DATA LISTING
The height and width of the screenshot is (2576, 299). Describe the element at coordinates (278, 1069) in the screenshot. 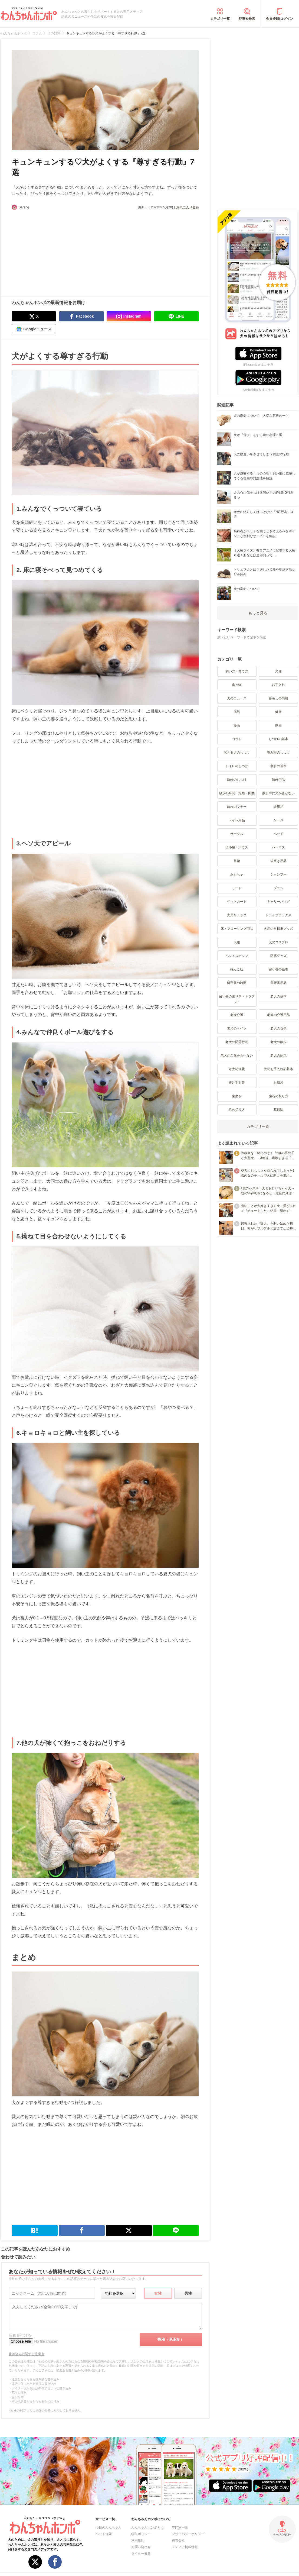

I see `犬のお手入れの基本` at that location.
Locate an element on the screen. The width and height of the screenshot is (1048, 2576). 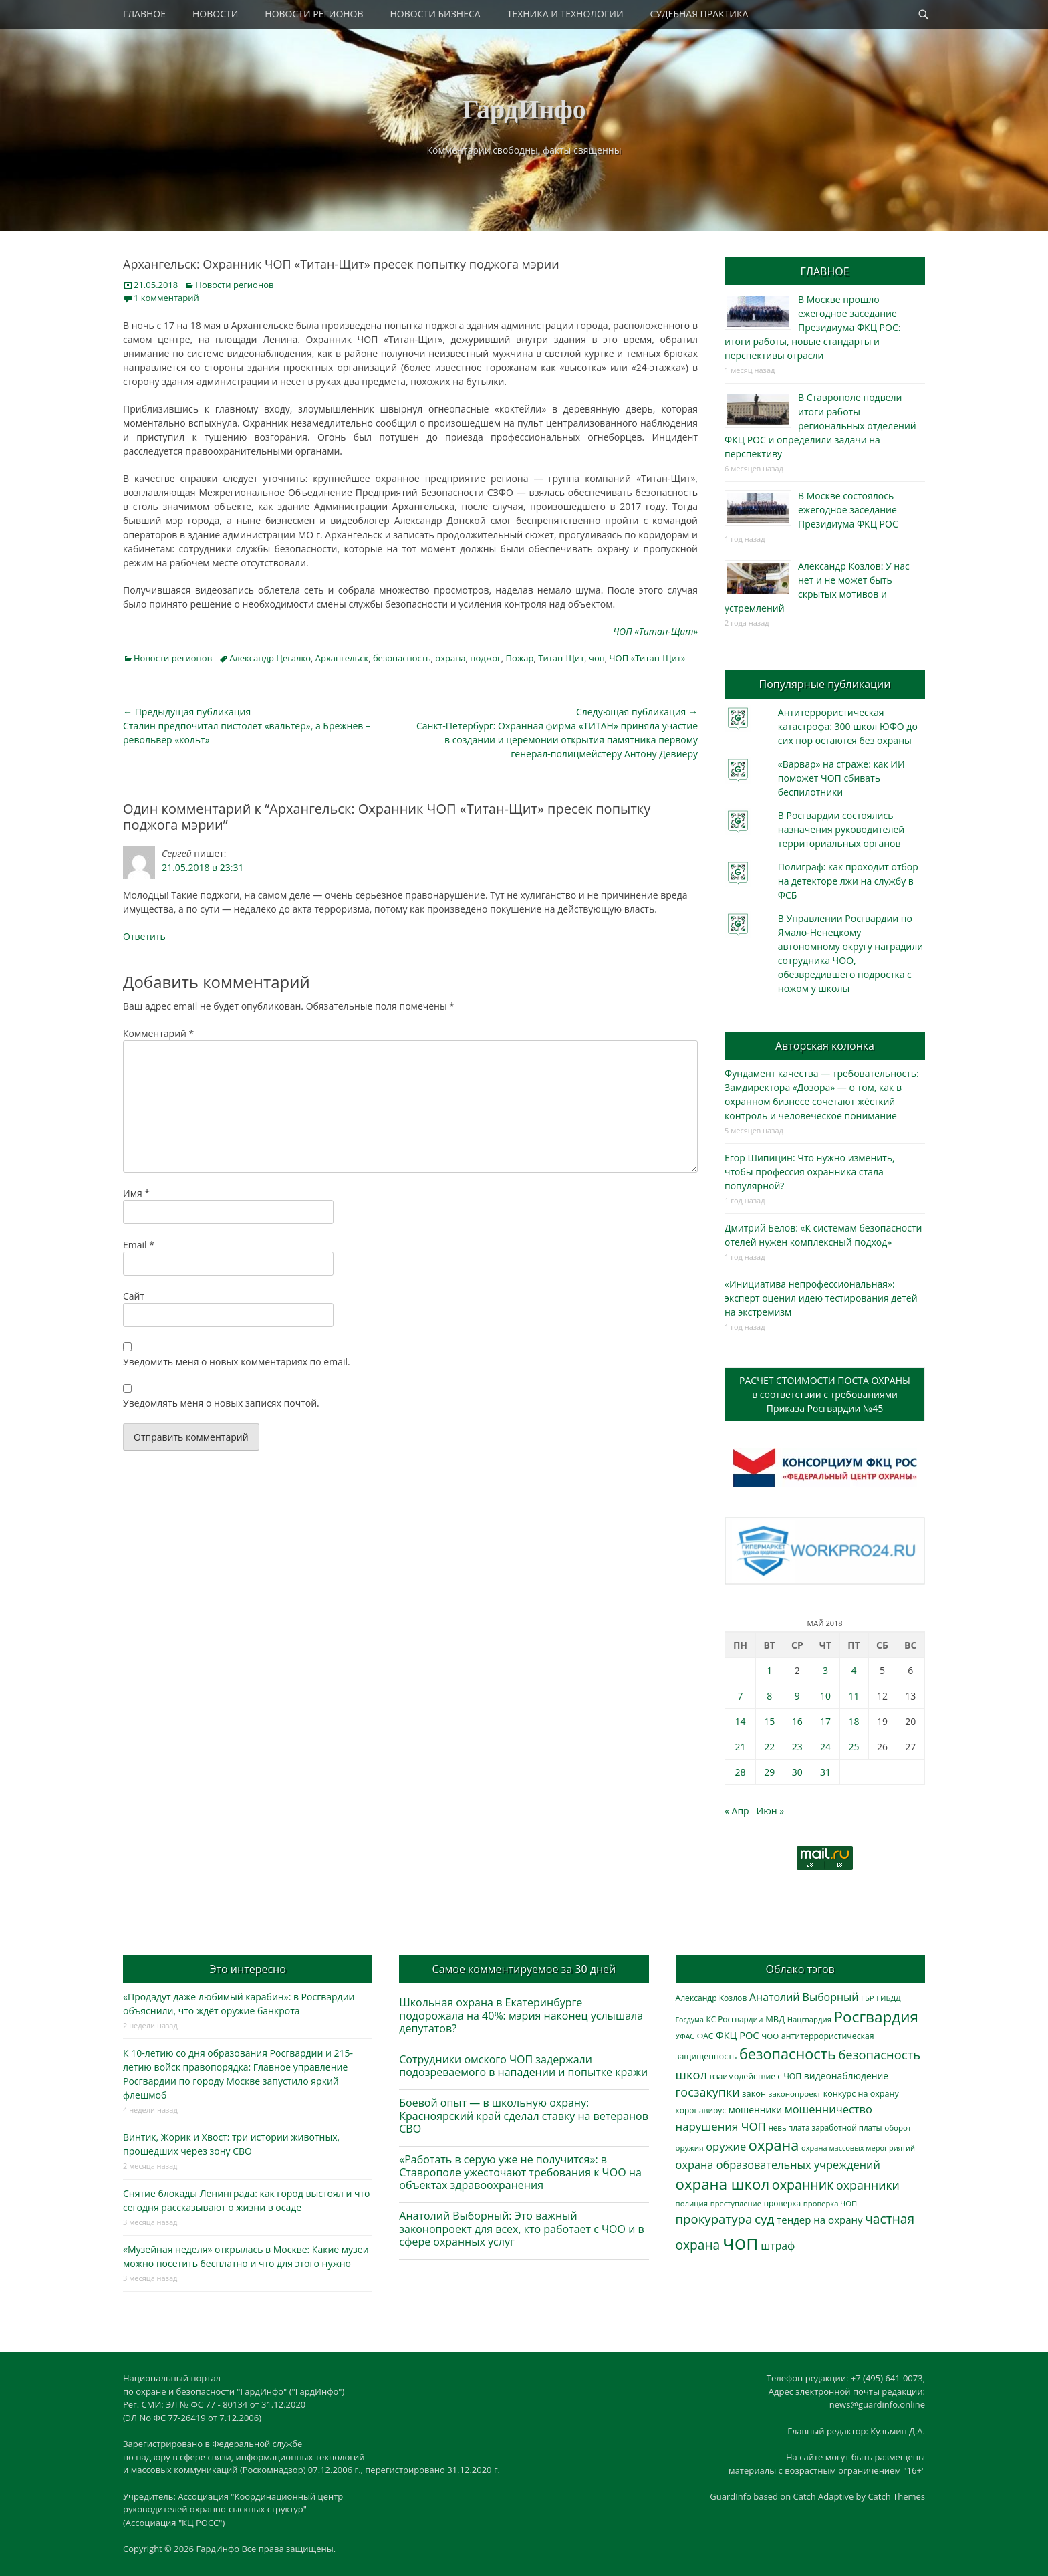
7 [Записи, опубликованные 07.05.2018] is located at coordinates (740, 1695).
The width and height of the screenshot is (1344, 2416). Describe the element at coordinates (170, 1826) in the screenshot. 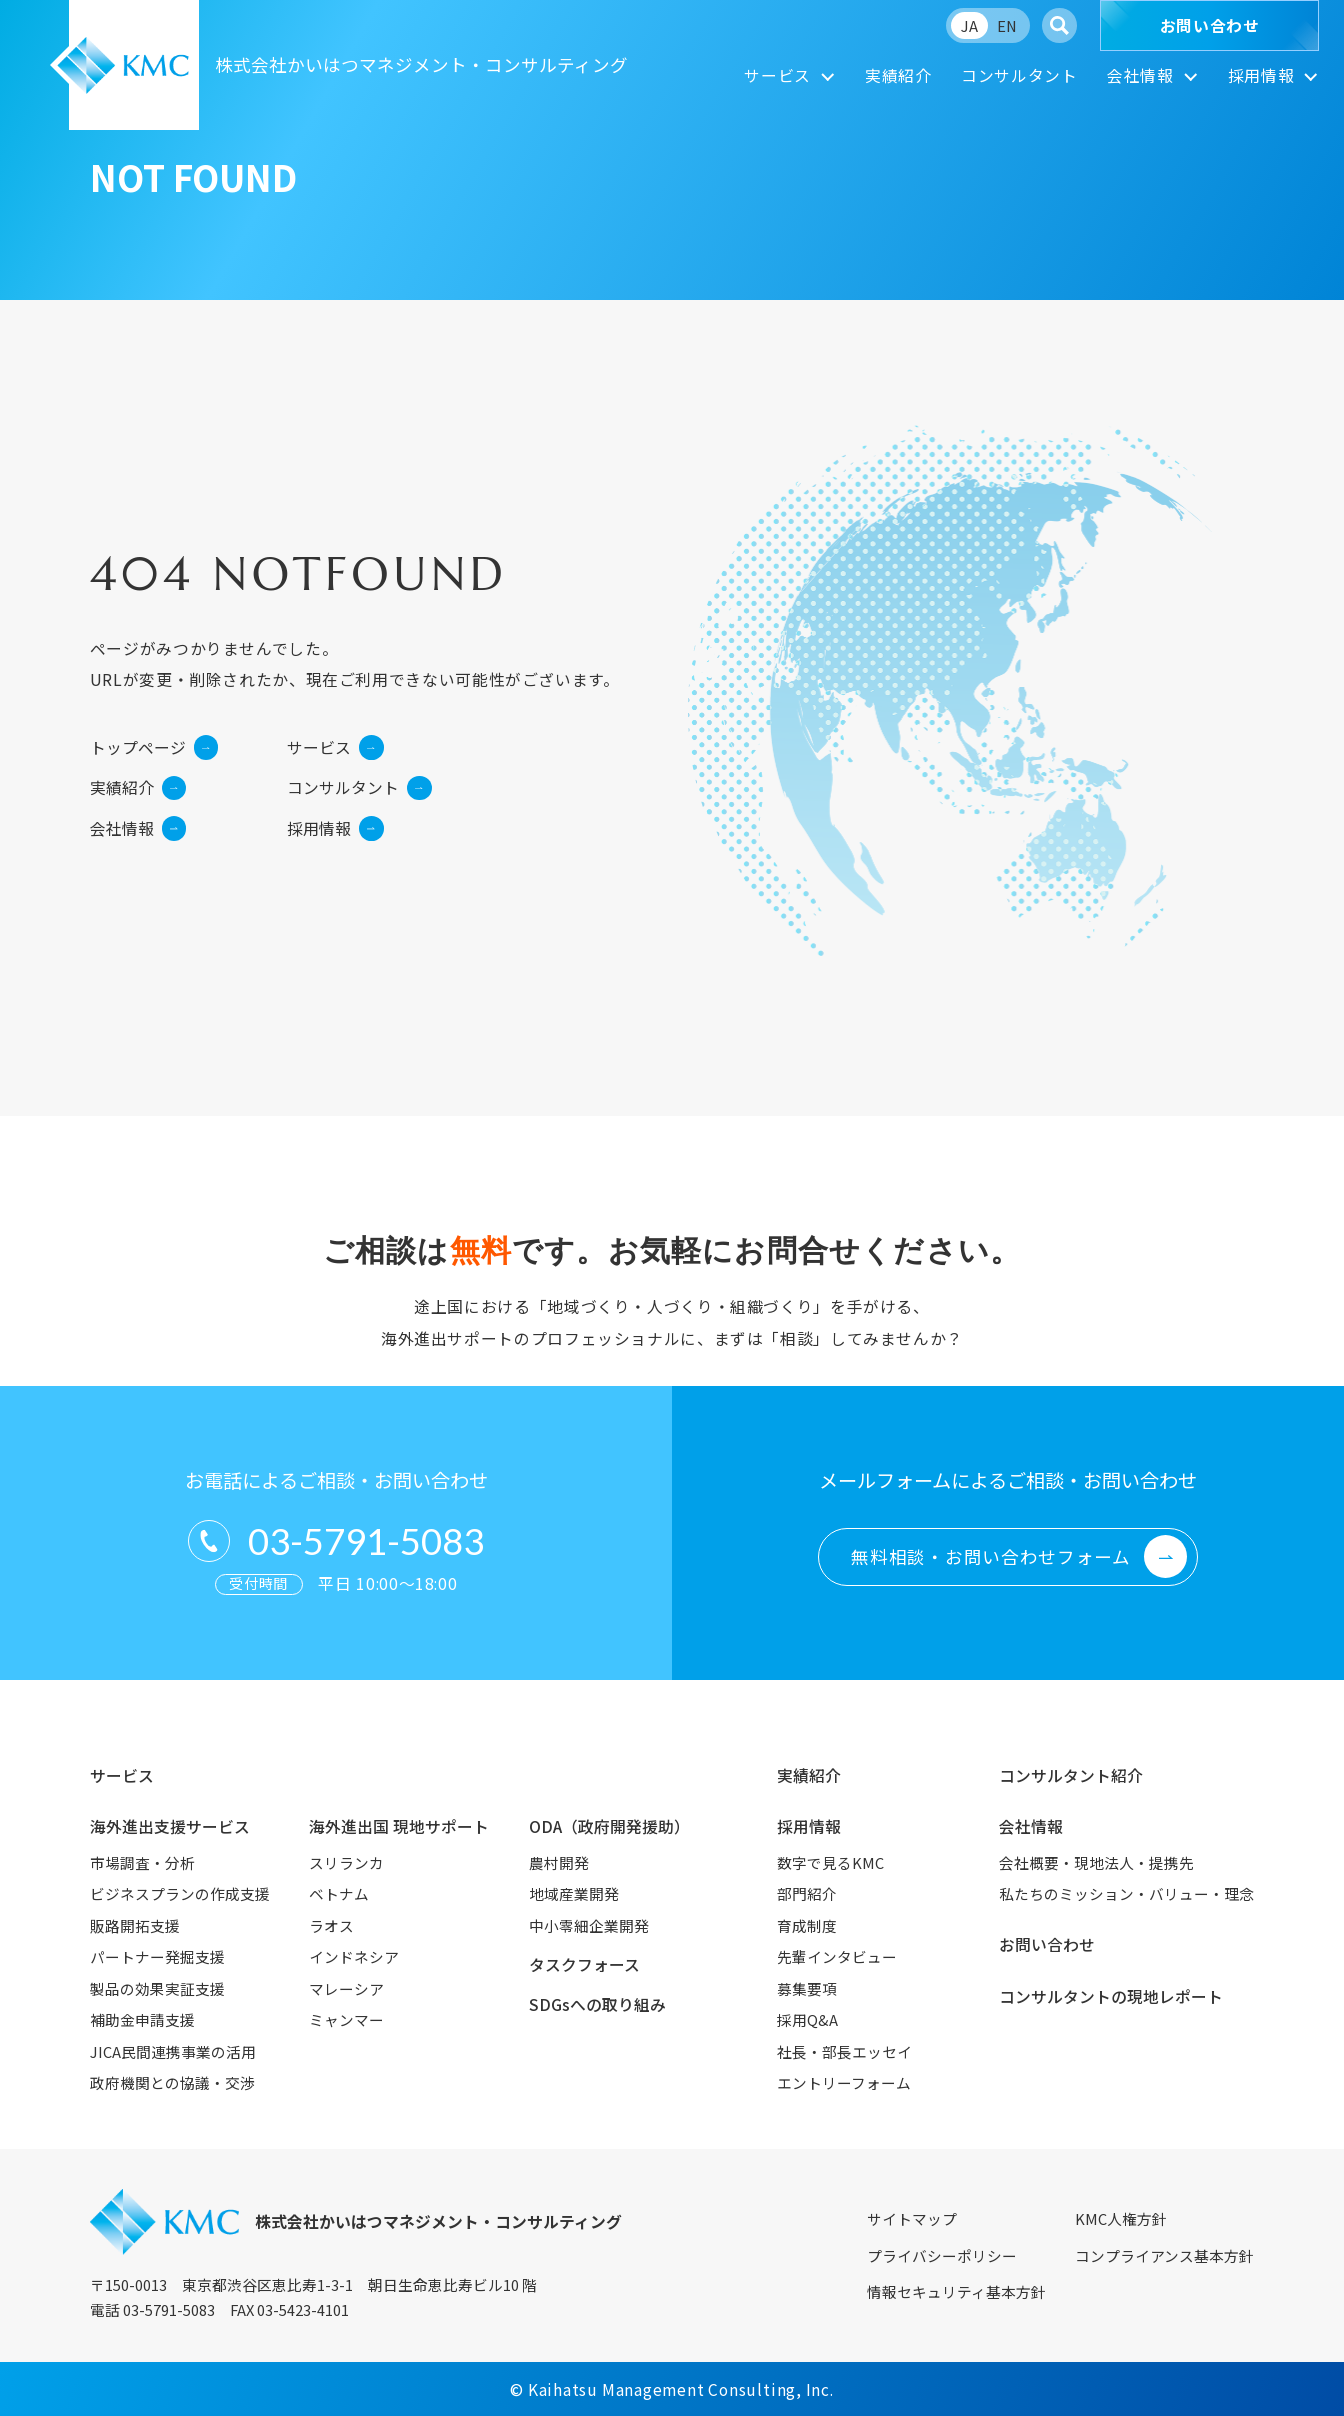

I see `海外進出支援サービス` at that location.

TASK REQUIREMENTS
Please print each record above again exactly, but omit any pictures.

TASK ANSWER
The height and width of the screenshot is (2576, 299). Describe the element at coordinates (278, 1069) in the screenshot. 

I see `犬のお手入れの基本` at that location.
Locate an element on the screen. The width and height of the screenshot is (1048, 2576). 
7 [Записи, опубликованные 07.05.2018] is located at coordinates (740, 1695).
The width and height of the screenshot is (1344, 2416). Describe the element at coordinates (170, 1826) in the screenshot. 

I see `海外進出支援サービス` at that location.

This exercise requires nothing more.